(Data shown begins)

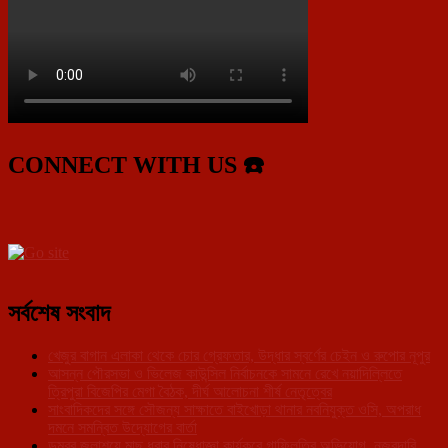
CONNECT WITH US ☎️
সর্বশেষ সংবাদ
খেজুর বাগান এলাকা থেকে চোর গ্রেফতার, উদ্ধার স্বর্ণের চেইন ও রুপোর নূপুর
আসন্ন পৌরসভা ও ভিলেজ কাউন্সিল নির্বাচনকে সামনে রেখে নয়াদিল্লিতে
ত্রিপুরা বিজেপির মেগা বৈঠক, দীর্ঘ আলোচনা শীর্ষ নেতৃত্বের
সাংবাদিকদের সঙ্গে সৌজন্য সাক্ষাতে বাইখোড়া থানার নবনিযুক্ত ওসি, অপরাধ
দমনে সমন্বিত উদ্যোগের বার্তা
ডুম্বুর জলাশয়ে মাছ ধরার নিষেধাজ্ঞা কার্যকরে গাফিলতির অভিযোগ, নজরদারি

(Data shown ends)

→ Goal of the exercise: A verbatim copy of the data, pictures removed, is the expected result.

→ Result below:
CONNECT WITH US ☎️
সর্বশেষ সংবাদ
খেজুর বাগান এলাকা থেকে চোর গ্রেফতার, উদ্ধার স্বর্ণের চেইন ও রুপোর নূপুর
আসন্ন পৌরসভা ও ভিলেজ কাউন্সিল নির্বাচনকে সামনে রেখে নয়াদিল্লিতে
ত্রিপুরা বিজেপির মেগা বৈঠক, দীর্ঘ আলোচনা শীর্ষ নেতৃত্বের
সাংবাদিকদের সঙ্গে সৌজন্য সাক্ষাতে বাইখোড়া থানার নবনিযুক্ত ওসি, অপরাধ
দমনে সমন্বিত উদ্যোগের বার্তা
ডুম্বুর জলাশয়ে মাছ ধরার নিষেধাজ্ঞা কার্যকরে গাফিলতির অভিযোগ, নজরদারি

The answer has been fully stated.